At the line containing "statistics – have been treated in the same", begin retyping, and continue word for word until the records below run out.

*** INPUT MATERIAL Section Begins ***

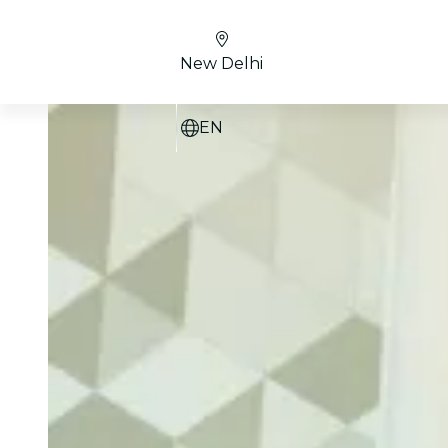
New Delhi
EN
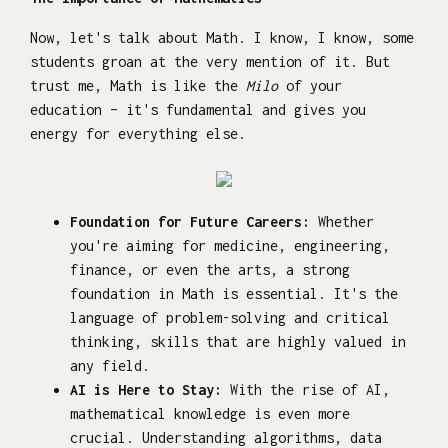
Now, let's talk about Math. I know, I know, some
students groan at the very mention of it. But
trust me, Math is like the
Milo
of your
education – it's fundamental and gives you
energy for everything else.
Foundation for Future Careers:
Whether
you're aiming for medicine, engineering,
finance, or even the arts, a strong
foundation in Math is essential. It's the
language of problem-solving and critical
thinking, skills that are highly valued in
any field.
AI is Here to Stay:
With the rise of AI,
mathematical knowledge is even more
crucial. Understanding algorithms, data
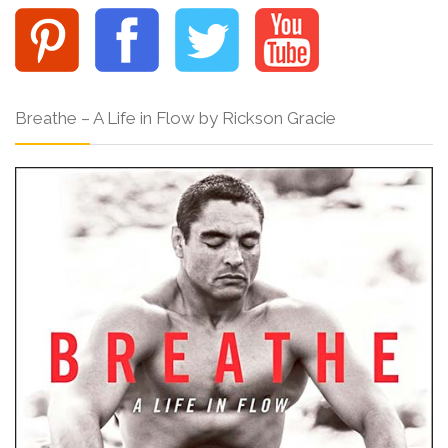
Breathe – A Life in Flow by Rickson Gracie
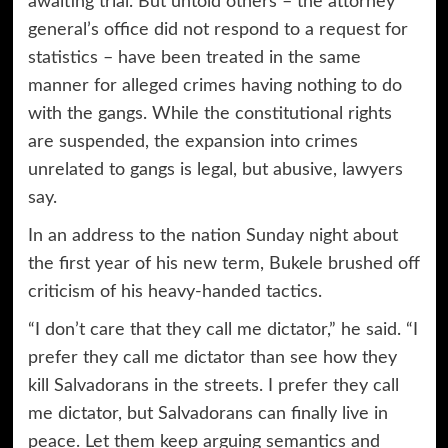
awaiting trial. But untold others – the attorney
general’s office did not respond to a request for
statistics – have been treated in the same
manner for alleged crimes having nothing to do
with the gangs. While the constitutional rights
are suspended, the expansion into crimes
unrelated to gangs is legal, but abusive, lawyers
say.
In an address to the nation Sunday night about
the first year of his new term, Bukele brushed off
criticism of his heavy-handed tactics.
“I don’t care that they call me dictator,” he said. “I
prefer they call me dictator than see how they
kill Salvadorans in the streets. I prefer they call
me dictator, but Salvadorans can finally live in
peace. Let them keep arguing semantics and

*** INPUT MATERIAL Section Ends ***

FINAL ANSWER:
statistics – have been treated in the same
manner for alleged crimes having nothing to do
with the gangs. While the constitutional rights
are suspended, the expansion into crimes
unrelated to gangs is legal, but abusive, lawyers
say.
In an address to the nation Sunday night about
the first year of his new term, Bukele brushed off
criticism of his heavy-handed tactics.
“I don’t care that they call me dictator,” he said. “I
prefer they call me dictator than see how they
kill Salvadorans in the streets. I prefer they call
me dictator, but Salvadorans can finally live in
peace. Let them keep arguing semantics and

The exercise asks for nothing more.